__Work order__. Task for the records below: copy exactly, and only, the line containing "二名のマイケルさんが「マイケル富岡」さんに変換されま" and every line after it to the end, with pictures left out.

Saved entries:
- - - - - - -
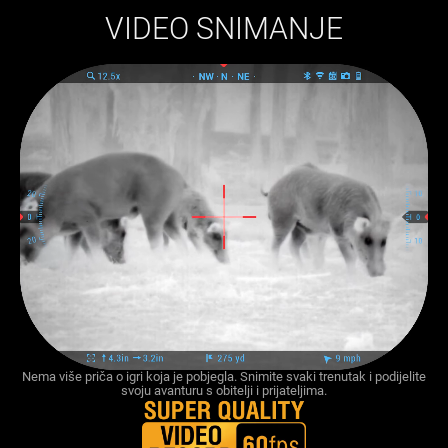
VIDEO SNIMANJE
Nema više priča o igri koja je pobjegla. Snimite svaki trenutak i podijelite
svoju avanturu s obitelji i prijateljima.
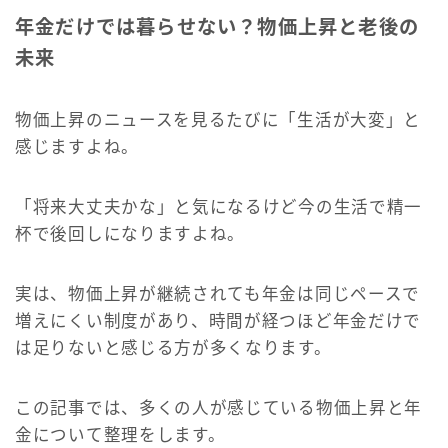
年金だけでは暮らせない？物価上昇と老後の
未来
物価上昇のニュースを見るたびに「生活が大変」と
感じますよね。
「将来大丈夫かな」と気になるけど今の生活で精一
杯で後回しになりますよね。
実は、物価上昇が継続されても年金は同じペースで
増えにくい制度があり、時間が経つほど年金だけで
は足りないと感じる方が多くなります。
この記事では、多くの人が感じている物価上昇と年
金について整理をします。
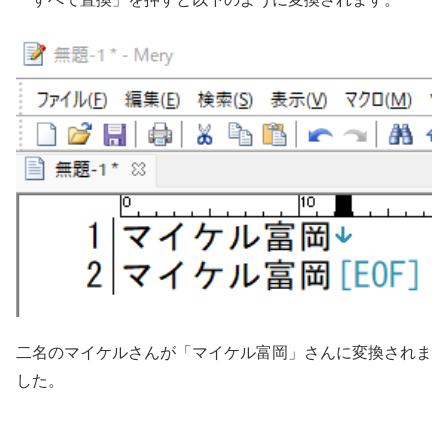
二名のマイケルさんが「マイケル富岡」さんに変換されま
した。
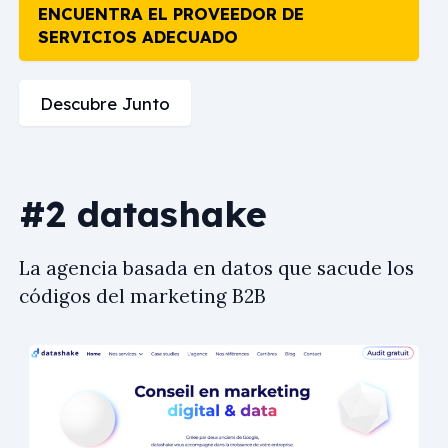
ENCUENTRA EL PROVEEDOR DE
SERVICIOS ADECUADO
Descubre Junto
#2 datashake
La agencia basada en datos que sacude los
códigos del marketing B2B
- - - - - - -
__Solution below__.
二名のマイケルさんが「マイケル富岡」さんに変換されま
した。
ENCUENTRA EL PROVEEDOR DE
SERVICIOS ADECUADO
Descubre Junto
#2 datashake
La agencia basada en datos que sacude los
códigos del marketing B2B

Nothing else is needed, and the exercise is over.